> _Instructions to follow_
Nothing but the lines from the one with "tel. 601 710 299" down to the one with "Szeroki zakres usług" should be returned, exactly and with both ends included, from the material below.

> _Stored data_
-------
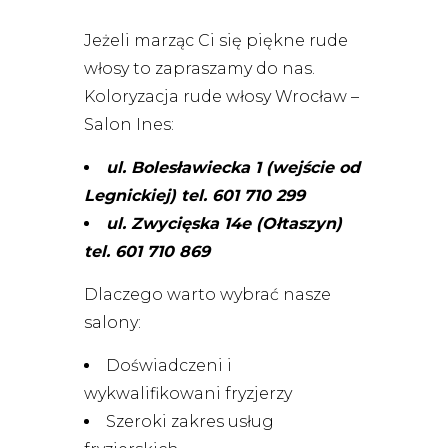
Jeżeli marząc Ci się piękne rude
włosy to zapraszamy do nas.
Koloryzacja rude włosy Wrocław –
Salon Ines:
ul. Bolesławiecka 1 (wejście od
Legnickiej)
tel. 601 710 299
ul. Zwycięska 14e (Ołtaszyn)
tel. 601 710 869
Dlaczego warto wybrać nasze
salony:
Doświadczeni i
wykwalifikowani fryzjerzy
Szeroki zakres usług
-------
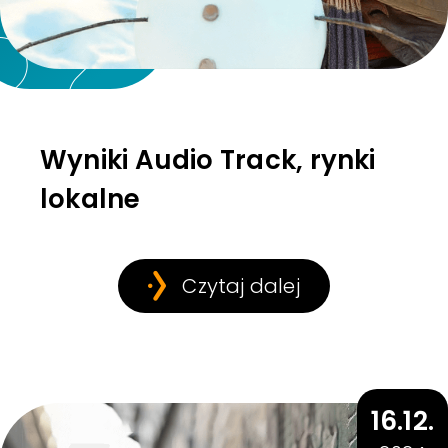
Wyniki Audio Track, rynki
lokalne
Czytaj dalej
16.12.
-------
> _Your solution_
tel. 601 710 299
ul. Zwycięska 14e (Ołtaszyn)
tel. 601 710 869
Dlaczego warto wybrać nasze
salony:
Doświadczeni i
wykwalifikowani fryzjerzy
Szeroki zakres usług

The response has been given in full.